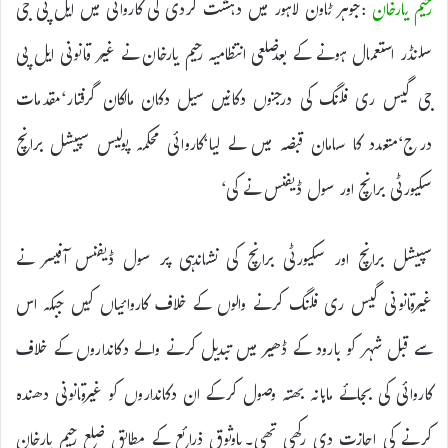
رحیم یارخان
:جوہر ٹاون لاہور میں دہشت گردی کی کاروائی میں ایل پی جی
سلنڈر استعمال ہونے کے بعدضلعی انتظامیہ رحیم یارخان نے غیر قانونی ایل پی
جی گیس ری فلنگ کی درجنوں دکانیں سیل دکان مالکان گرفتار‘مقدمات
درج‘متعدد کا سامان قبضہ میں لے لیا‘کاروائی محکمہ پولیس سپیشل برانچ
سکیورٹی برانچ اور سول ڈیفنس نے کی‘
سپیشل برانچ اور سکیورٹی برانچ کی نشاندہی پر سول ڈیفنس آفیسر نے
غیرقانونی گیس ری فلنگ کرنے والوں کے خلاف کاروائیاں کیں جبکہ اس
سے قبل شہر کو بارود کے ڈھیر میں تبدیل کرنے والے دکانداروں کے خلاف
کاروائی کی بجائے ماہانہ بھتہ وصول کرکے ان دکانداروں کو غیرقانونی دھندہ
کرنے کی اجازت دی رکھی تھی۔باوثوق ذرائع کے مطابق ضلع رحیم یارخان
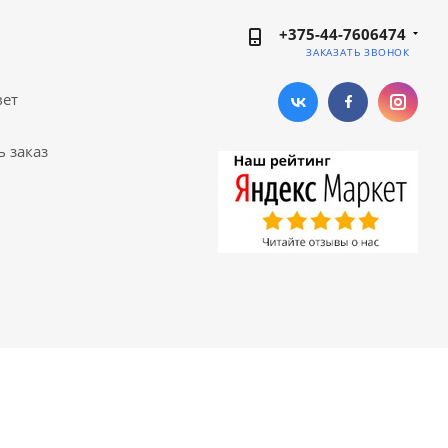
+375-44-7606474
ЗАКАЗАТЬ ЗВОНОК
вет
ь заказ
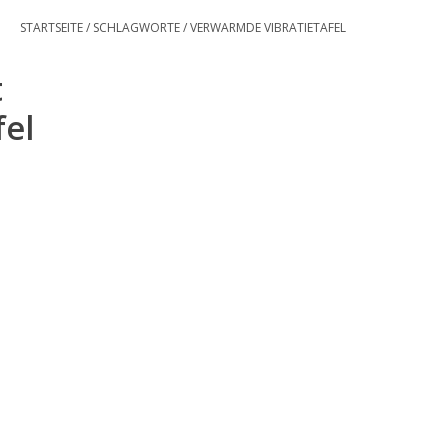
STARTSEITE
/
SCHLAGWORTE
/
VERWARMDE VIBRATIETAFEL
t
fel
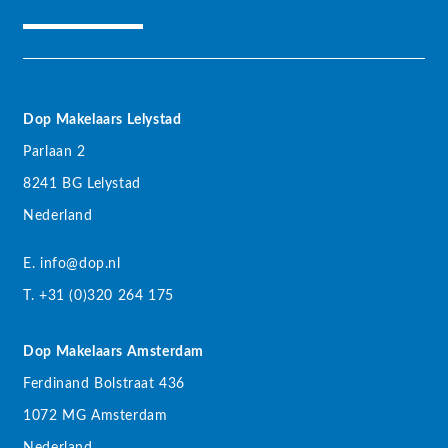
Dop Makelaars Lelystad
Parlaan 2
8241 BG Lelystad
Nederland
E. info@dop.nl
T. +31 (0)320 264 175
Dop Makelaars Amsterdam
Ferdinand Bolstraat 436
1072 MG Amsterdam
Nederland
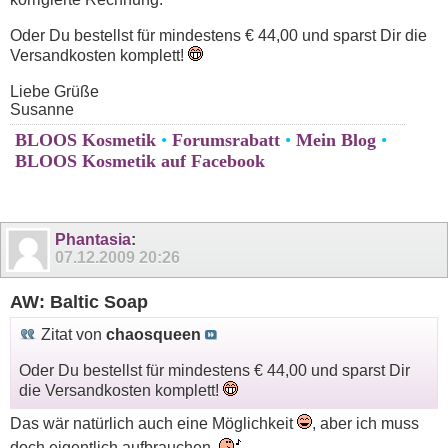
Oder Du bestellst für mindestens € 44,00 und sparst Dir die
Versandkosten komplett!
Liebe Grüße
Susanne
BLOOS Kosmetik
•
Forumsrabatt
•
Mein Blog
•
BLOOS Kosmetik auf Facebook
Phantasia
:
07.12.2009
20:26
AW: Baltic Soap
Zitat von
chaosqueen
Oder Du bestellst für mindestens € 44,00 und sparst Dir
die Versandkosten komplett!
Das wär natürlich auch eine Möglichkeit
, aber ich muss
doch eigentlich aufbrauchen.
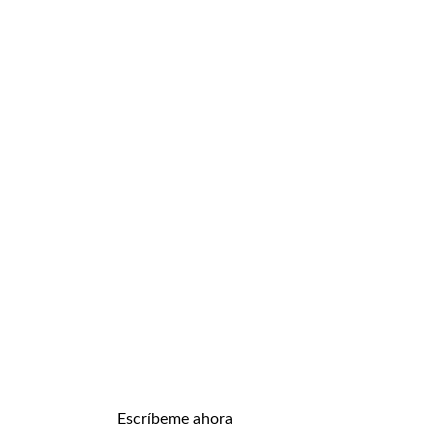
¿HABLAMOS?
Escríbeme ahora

---*---

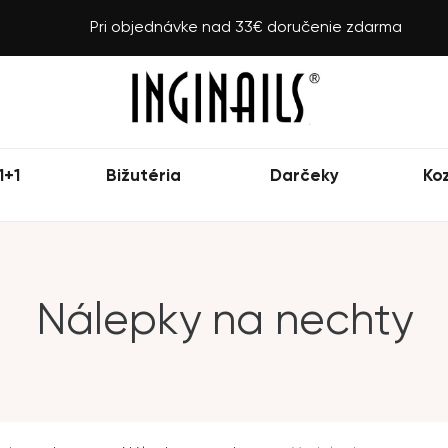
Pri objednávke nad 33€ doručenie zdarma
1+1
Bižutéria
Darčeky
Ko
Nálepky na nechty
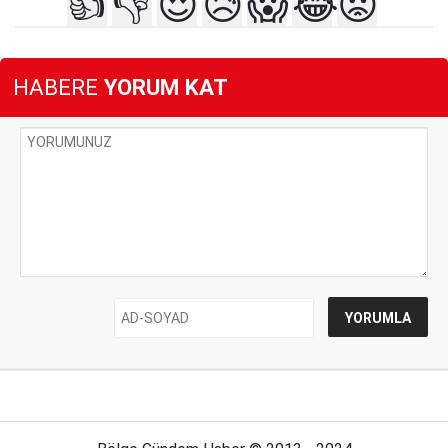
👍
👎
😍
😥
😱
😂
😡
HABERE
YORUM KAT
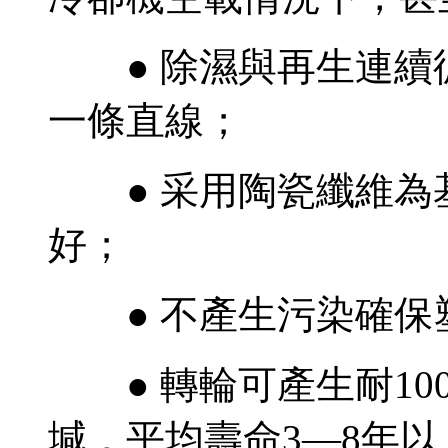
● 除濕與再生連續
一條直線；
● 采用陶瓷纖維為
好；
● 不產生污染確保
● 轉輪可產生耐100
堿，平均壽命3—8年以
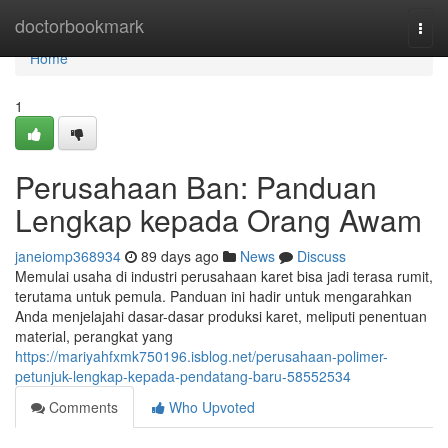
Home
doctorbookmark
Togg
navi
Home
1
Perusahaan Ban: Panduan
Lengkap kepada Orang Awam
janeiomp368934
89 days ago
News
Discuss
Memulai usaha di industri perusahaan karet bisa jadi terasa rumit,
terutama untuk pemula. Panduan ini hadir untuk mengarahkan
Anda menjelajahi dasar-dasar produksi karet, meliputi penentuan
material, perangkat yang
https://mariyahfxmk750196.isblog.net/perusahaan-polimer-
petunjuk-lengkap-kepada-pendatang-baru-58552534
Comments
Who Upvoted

---*---

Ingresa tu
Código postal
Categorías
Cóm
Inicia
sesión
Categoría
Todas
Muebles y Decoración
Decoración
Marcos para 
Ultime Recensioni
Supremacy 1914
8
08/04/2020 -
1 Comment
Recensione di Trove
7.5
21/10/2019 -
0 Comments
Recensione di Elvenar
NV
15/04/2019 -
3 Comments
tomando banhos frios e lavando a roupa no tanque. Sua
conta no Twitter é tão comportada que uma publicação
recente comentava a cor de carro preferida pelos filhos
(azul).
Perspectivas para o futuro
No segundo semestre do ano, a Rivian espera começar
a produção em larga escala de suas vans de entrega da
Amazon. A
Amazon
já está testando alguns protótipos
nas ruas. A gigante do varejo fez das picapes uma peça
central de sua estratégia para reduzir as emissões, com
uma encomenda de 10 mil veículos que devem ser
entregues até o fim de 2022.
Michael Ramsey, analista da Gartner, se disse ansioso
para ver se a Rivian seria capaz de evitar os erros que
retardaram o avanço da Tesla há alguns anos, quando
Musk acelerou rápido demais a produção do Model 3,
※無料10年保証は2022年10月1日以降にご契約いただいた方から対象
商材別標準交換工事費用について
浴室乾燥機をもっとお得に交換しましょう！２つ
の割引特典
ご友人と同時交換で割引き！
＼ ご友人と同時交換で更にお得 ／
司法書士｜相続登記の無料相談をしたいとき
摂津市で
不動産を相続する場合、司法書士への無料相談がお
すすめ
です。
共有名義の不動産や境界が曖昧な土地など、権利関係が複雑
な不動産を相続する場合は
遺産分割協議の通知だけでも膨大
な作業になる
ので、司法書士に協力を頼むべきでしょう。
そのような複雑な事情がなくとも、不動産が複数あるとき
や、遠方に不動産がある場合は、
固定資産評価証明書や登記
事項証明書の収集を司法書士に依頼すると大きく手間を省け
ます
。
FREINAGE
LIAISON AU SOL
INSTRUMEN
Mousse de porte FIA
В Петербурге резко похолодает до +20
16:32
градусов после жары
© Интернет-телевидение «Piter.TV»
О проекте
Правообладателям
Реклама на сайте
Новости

---*---

Problem to work on
Above are entries; state the number of lines among them that contain "mindestens", and nothing else.

Finished exercise
2